On June 3, after losing the Democratic presidential primaries to Sen. Barack Obama, Sen. Hillary Clinton gave what was supposed to be, but wasn't, her concession speech, in which she coquettishly asked:
"What does Hillary want?"
Yesterday, president-elect Barack Obama nominated Hillary Clinton as Secretary of State in his administration. Yet the same question — what does Hillary want? — still lingers.
There is little doubt that Hillary hasn't given up her desire to become president, but the path to the presidency has gotten more complicated. She could serve as Senator for as long as she wants — certainly until 2016, the year Clinton can realistically run again. However, her continued presence in the U.S. Senate – while adding up to an often controversial voting record – may turn from an asset to a liability.
The 2008 presidential election was unusual in the sense that both major candidates happened to be Senators (and the one with a shorter record won). This may not repeat in 2016, as a cohort of young, ambitious, Republican governors — Sarah Palin of Alaska, Bobby Jindal of Louisiana, and Tim Pawlenty of Minnesota – have already begun flexing their political muscles. (And let's not discount the old guard of the "formers": Mike Huckabee of Arkansas and Mitt Romney of Massachusetts.)
Clinton must stop, once and for all, talk about her lack of executive experience. To this end, she could potentially run, in 2010, for governor of New York, but this would be considered a "step down", giving her stature. The position of Secretary of State gives her exactly what she now needs: executive experience, permanent visibility, and a solid addition to her national security credentials.
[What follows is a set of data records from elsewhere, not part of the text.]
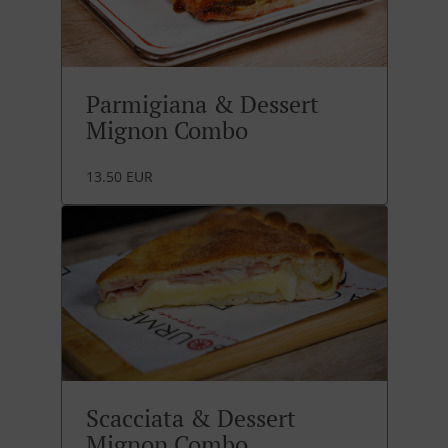
Parmigiana & Dessert
Mignon Combo
13.50 EUR
Scacciata & Dessert
Mignon Combo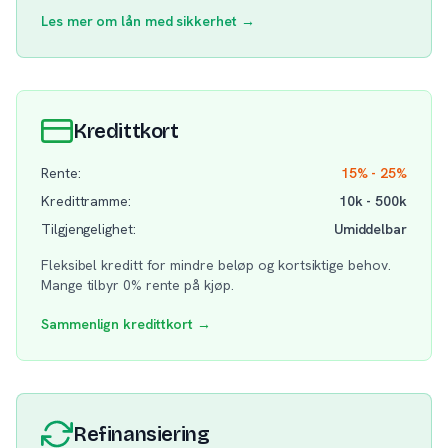
Les mer om lån med sikkerhet →
Kredittkort
Rente:
15% - 25%
Kredittramme:
10k - 500k
Tilgjengelighet:
Umiddelbar
Fleksibel kreditt for mindre beløp og kortsiktige behov.
Mange tilbyr 0% rente på kjøp.
Sammenlign kredittkort →
Refinansiering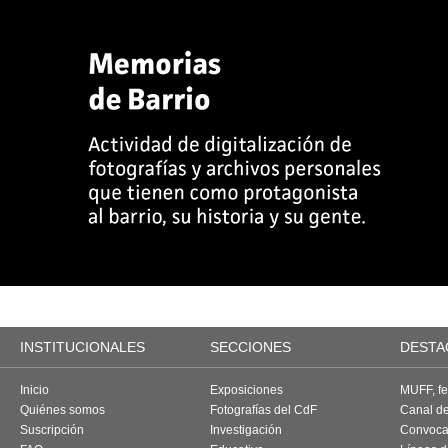
INSTITUCIONALES
SECCIONES
DESTA
Inicio
Exposiciones
MUFF, fes
Quiénes somos
Fotografías del CdF
Canal d
Suscripción
Investigación
Convoca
In the past two administrations, each of the four Secretaries of State (Warren Christopher, Madeleine Albright, Colin Powell, and Condoleezza Rice) had served only one four-year term. Should the Obama administration follow the same pattern, Clinton's tenure will be up in January 2013. A passionate supporter of conspiracy theories could then argue that a deal has been struck between Clinton and Obama: if Hillary acts as a "team player" (and Bill behaves), in the 2012 election, Hillary will replace Joe Biden as the vice-presidential candidate. Should the Obama-Clinton ticket win, Hillary will return to domestic issues and use her vice-presidency as a springboard to launch her presidential campaign in 2016.
First and foremost, Obama is a "domestic" president, and his decision to appoint Clinton was primarily "domestic" — aimed at healing the unity of the Democratic party fractured by contentious primaries. Besides, during the presidential campaign, Obama has adopted a left-of-center position on a number of important national security issues, such as the Iraq war and Iran. As Secretary of State, Clinton, who is much more hawkish than Obama on both issues, will help him move back to the center without alienating the Democratic party base.
As far as relations with Russia are concerned, much will depend on the first "official" meeting between Obama and Russian president Dmitry Medvedev. Hopefully, the summit will pave way to negotiations on renewing the START-I treaty which expires on December 5, 2009. In this regard, teaming up Clinton with Robert Gates, whom Obama has persuaded to stay on the job as Secretary of Defense, may be very productive. Gates, a Russia-expert, has recent practical experience working with Moscow on security issues. Clinton, a current member of the Senate Committee on Armed Services, will be instrumental in navigating the future agreement through the Senate.
It remains to be seen who'll be handling Russia in the State Department and the National Security Council. Until then, it's too early to say whether the rest of the troubled relations will be blessed by a "change."